Tracing some of the failed requests to connections using ActivityID shows that the corresponding connection was established and closed, but not used for some reason.

@sksk571 do you see the same scale of TaskCancelledException-s and closed connections on .NET 7.0 as on .NET 6.0?

I would really like to see the additional traces collected on .NET 7.0, if setting ConnectTimeout (on .NET 6.0!) doesn't help.

sksk571 commented 1 year ago

The issue definitely happens on .NET7, though maybe to a lesser extent than on .NET6. The workaround with setting ConnectTimeout in SocketsHttpHandler doesn't work for us, as the affected code is in a netstandard2.0 library where SocketsHttpHandler is not available.

I was able to collect the trace with the additional events, how can I share it privately? The trace is from production system so I'd avoid attaching it to the issue.

MihaZupan commented 1 year ago

Can you send it to Miha.Zupan and Anton.Firszov @microsoft.com?

antonfirsov commented 1 year ago

After exchanging information with @sksk571 it looks like there are sporadic stalled getaddrinfo calls on their server. As a result of #49171, a single stalled call will hang any follow-up DNS resolution request which go to the same host. This leads to a massive accumulation of pending connection attempts in HttpConnectionPool. These will only complete (fail) when the first stalled DNS resolution attempt completes. By this time the originating requests are timed out and end up throwing.
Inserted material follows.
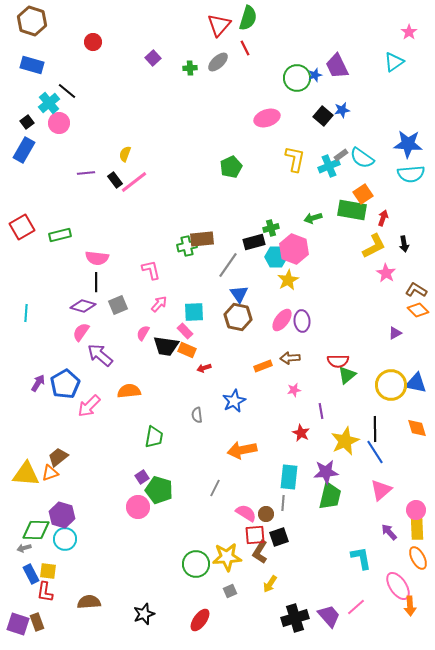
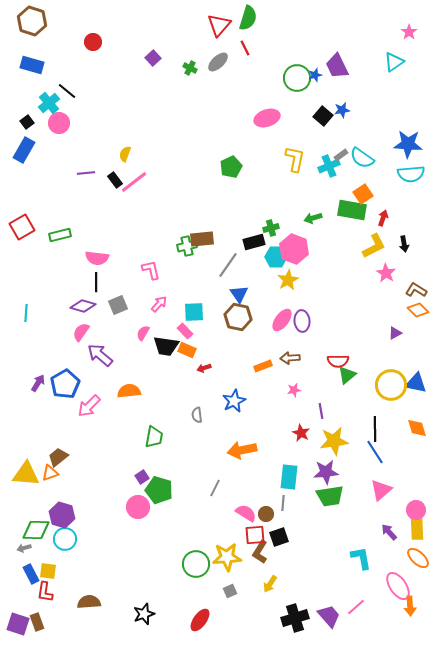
green cross at (190, 68): rotated 32 degrees clockwise
yellow star at (345, 441): moved 11 px left; rotated 16 degrees clockwise
green trapezoid at (330, 496): rotated 68 degrees clockwise
orange ellipse at (418, 558): rotated 20 degrees counterclockwise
We can consider mitigating this by:

Whether we are open to implement such mitigations depends whether such DNS misbehavior is common. It would be good to understand what's causing this on your infra @sksk571. Is the DNS server unresponsive? Is there any timeout configured in resolv.conf? Does it help if you lower it?

MihaZupan commented 1 year ago

Looks like a +1 on #19443

antonfirsov commented 1 year ago

Triage: only one customer report so far, the root cause is environmental. Putting to "Future" for now, if we get more customers hitting this we can bump the priority.

matt-augustine commented 1 year ago

We are experiencing similar behavior in a high-traffic ASP.NET Core application on .NET 7.0.101. The application runs on Kubernetes, and the issue typically occurs when new pods are created and begin processing a high volume of requests. The application makes numerous outbound HTTP requests to various cloud services while processing each inbound request.

The symptoms include:

antonfirsov commented 1 year ago

@matt-augustine I'm experimenting with a fix now. Would be great if you could try a custom build for your case for validation. Will reach out on Teams.

karelz commented 10 months ago

Moving to 9.0 as it hit 3 customers. They found workarounds, but it would be nice to avoid the problem for others in future.

DejanPelzel commented 5 months ago

I believe we were severely affected by this issue, which resulted in massive stability issues that were very difficult to debug. We were able to work around by using a custom DNS resolver and SocketsHttpHandler with ConnectCallback, but it seems this is wider spread than 3 customers and can cause massive damage for things like edge services that communicate via HTTP.